Only now the “industry” you’re interested in is “retirement” ...
So whenever you go into your local library branch, community centre, etc., you peruse the brochure rack and check the bulletin boards for events and activities.
You regularly check your local parks and rec and local municipal government web sites.
You regularly check the web sites of groups and organizations that interest you.  And keep checking the sites of any industry groups you were involved with.
You subscribe, either by e-mail or by old fashioned postal delivery, to the newsletters published by your local library, your local municipality, the arts and culture groups in your area, the sports and recreation organizations in your neighbourhood.
You read the “upcoming events” calendar in the local newspaper (in my case, The Mississauga News).
And you’ve been keeping in touch, if only occasionally, with friends and former work mates, either retired or still working full-time.

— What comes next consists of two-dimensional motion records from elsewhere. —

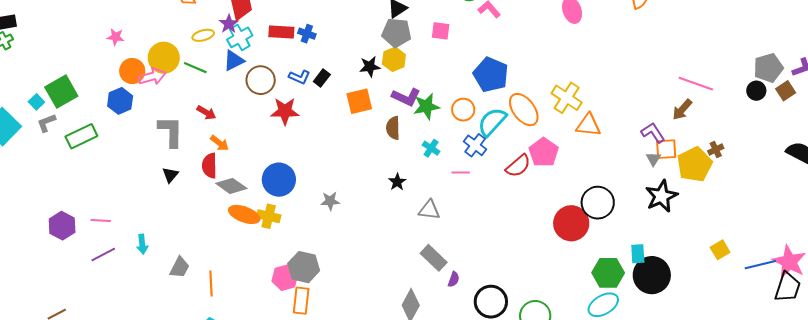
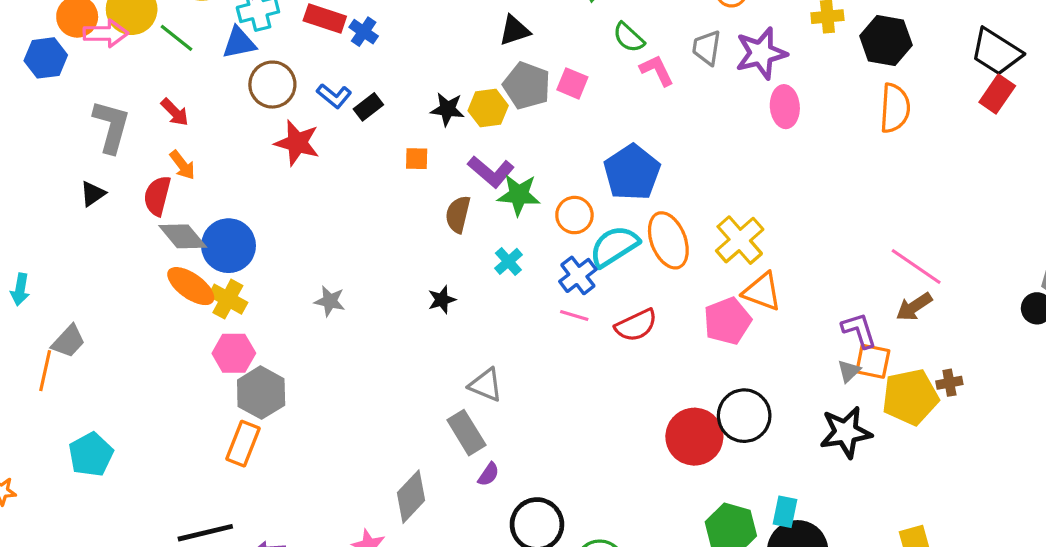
gray pentagon: (396, 33) -> (527, 86), moved
pink line: (696, 84) -> (916, 266), moved
orange square: (359, 101) -> (417, 159), size x0.6
pink pentagon: (544, 152) -> (727, 321), moved
pink line: (461, 172) -> (574, 315), moved
blue circle: (279, 180) -> (228, 246), moved
gray triangle: (429, 210) -> (486, 385), moved
pink hexagon: (285, 278) -> (234, 353), moved
orange line: (211, 283) -> (45, 371), moved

And then, when you eventually find an event or group or activity that interests you …

... you do what you always did when you met new people in the same line of work as you.  You shake a few hands and start talking shop!  Basically, “what’s there for a nice retiree like me to do in a place like this?”

Trust me on this, read a few newsletters, peruse a few brochures and bulletin boards, meet a few new people and you will be amazed to discover exactly what goes on in your neighbourhood at two o’clock on a Wednesday afternoon! It’s positively indecent!